Precision of cardinality aggregator

Hi all,

I’m attempting to use a cardinality aggregator to count distinct values for one dimension within groups constructed across another dimension. I notice that the output of the cardinality aggregator is a non-integer - is there a way to get exact counts (even at the cost of some performance)?

For example, this query:

{
    "queryType": "groupBy",
    "dataSource": "observations",
    "granularity": "fifteen_minute",
    "aggregations": [
        { "type": "cardinality", "name": "ip_count", "fieldNames": [ "remote_ip" ] },
        { "type": "cardinality", "name": "fqdn_count", "fieldNames": [ "remote_fqdn" ] },
        { "type": "count", "name": "count" }
    ],
    "intervals": "2015-08-03T17:00:00Z/2015-08-03T18:00:00Z",
    "dimensions": [ { "type": "default", "dimension": "remote_ip", "outputName": "remote_ip" } ]
}

Returns this response:

[
    {
        "version": "v1",
        "timestamp": "2015-08-03T17:45:00.000Z",
        "event": {
            "ip_count": 1.0002442201269182,
            "count": 3,
            "remote_ip": null,
            "fqdn_count": 2.000977198748901
        }
    },
    {
        "version": "v1",
        "timestamp": "2015-08-03T17:45:00.000Z",
        "event": {
            "ip_count": 1.0002442201269182,
            "count": 7,
            "remote_ip": "10.10.194.190",
            "fqdn_count": 1.0002442201269182
        }
    }
]

I guess “count” is the number of actual underlying data source events in each group, which isn’t what I want. The other counts are almost right, but I am hesitant to just round/truncate and treat it as accurate…

Thanks,

Mike

Hey Mike,

If you want the number of events ingested you can get an exact count by doing a “longSum” at query time over a “count” metric that you created at indexing time. See “Counting the number of ingested events” here: http://druid.io/docs/latest/ingestion/schema-design.html

On the other hand, if you want the number of unique values of some column then you have three options.

  1. You can get an fast approximate count with the “cardinality” aggregator. The error rate of the approximation generally averages 3%, give or take a couple percent.

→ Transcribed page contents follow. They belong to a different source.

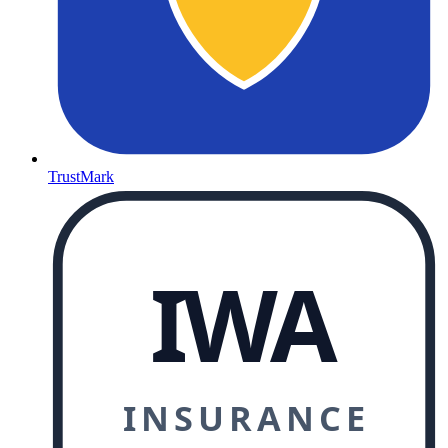
TrustMark
IWA
INSURANCE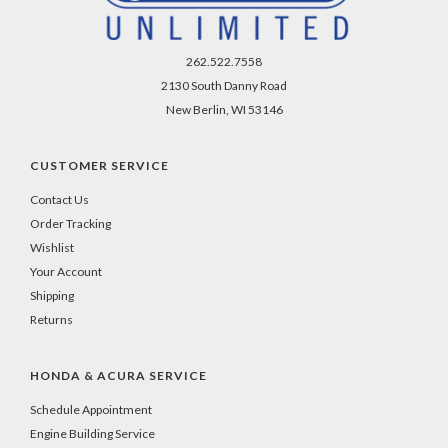
262.522.7558
2130 South Danny Road
New Berlin, WI 53146
CUSTOMER SERVICE
Contact Us
Order Tracking
Wishlist
Your Account
Shipping
Returns
HONDA & ACURA SERVICE
Schedule Appointment
Engine Building Service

  2. You can get an even faster approximate count, and possibly avoid the need to store the original column altogether (if you weren’t using it for anything but counting uniques) by using a “hyperUnique” aggregator at both query time and at ingestion time. This uses the same algorithm as (1) so the error rate is the same.

  3. You can get an exact count of unique values by using a nested groupBy. The inner query should group by the column you want to count unique values of, and the outer query should simply do a “count” aggregation. This will be exact but will be slower, and use more memory, than (1) or (2). It may not be viable for columns that have a very large number of unique values (more than can fit into memory on your query broker).

Hi Gian,

Thanks for the tip about the nested groupBy query - I’ll take a look. I’m interested in the number of unique values in a column here.

I didn’t include this initially to keep the question simple, but in reality I’m running a query that uses a JavaScript aggregator to group IP addresses by subnet - e.g. with a mask size of 8, and distinct values of 4.4.4.4, 10.1.2.55 and 10.10.100.1 I’d like the output to contain two groups, one with subnet 4.0.0.0 and count of 1, and another with subnet 10.0.0.0 and count of 2.

Is there a way to leverage the fact that I’m already using a javascript aggregator on the column in question to get unique counts for each group?

Thanks,

Mike

The best ways to get approximate distinct counts are with the cardinality aggregator (which runs the hyperloglog algorithm over a string column), or the faster approach which is to index a column as a hyperloglog and run native hyperUnique queries over the column.